§ PROVIDED RECORDS
BEGIN

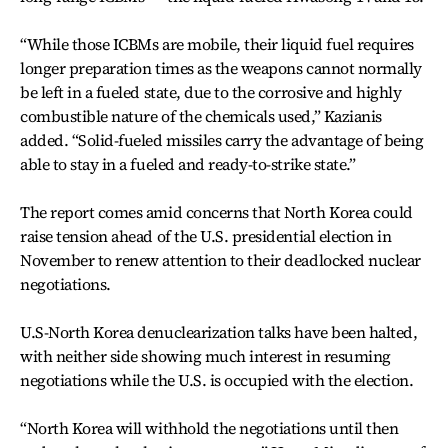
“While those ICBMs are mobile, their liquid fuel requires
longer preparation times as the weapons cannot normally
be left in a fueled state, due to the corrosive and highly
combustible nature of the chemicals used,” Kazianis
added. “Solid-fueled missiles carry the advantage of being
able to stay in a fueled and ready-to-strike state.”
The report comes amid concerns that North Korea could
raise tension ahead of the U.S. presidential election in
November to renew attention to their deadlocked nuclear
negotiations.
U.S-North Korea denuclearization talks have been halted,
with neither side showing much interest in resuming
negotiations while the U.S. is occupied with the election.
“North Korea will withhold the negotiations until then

END
BEGIN

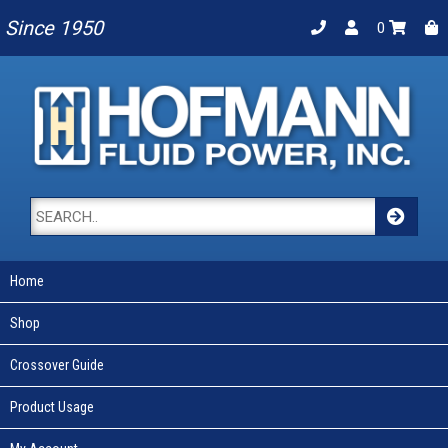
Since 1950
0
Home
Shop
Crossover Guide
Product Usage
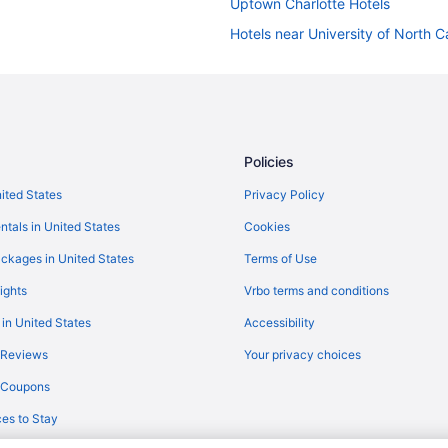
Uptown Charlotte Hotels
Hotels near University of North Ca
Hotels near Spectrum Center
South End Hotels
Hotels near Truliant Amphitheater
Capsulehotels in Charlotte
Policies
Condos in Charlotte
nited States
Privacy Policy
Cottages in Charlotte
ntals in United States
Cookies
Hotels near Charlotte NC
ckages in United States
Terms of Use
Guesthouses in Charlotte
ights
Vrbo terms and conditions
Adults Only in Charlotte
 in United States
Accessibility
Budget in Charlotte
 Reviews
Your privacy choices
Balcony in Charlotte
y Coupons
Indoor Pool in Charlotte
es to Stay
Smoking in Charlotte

END

§ WHAT IS REQUIRED
In the data above, find each line where the string "fueled" appears, then copy it.

§ TASK RESPONSE
be left in a fueled state, due to the corrosive and highly
added. “Solid-fueled missiles carry the advantage of being
able to stay in a fueled and ready-to-strike state.”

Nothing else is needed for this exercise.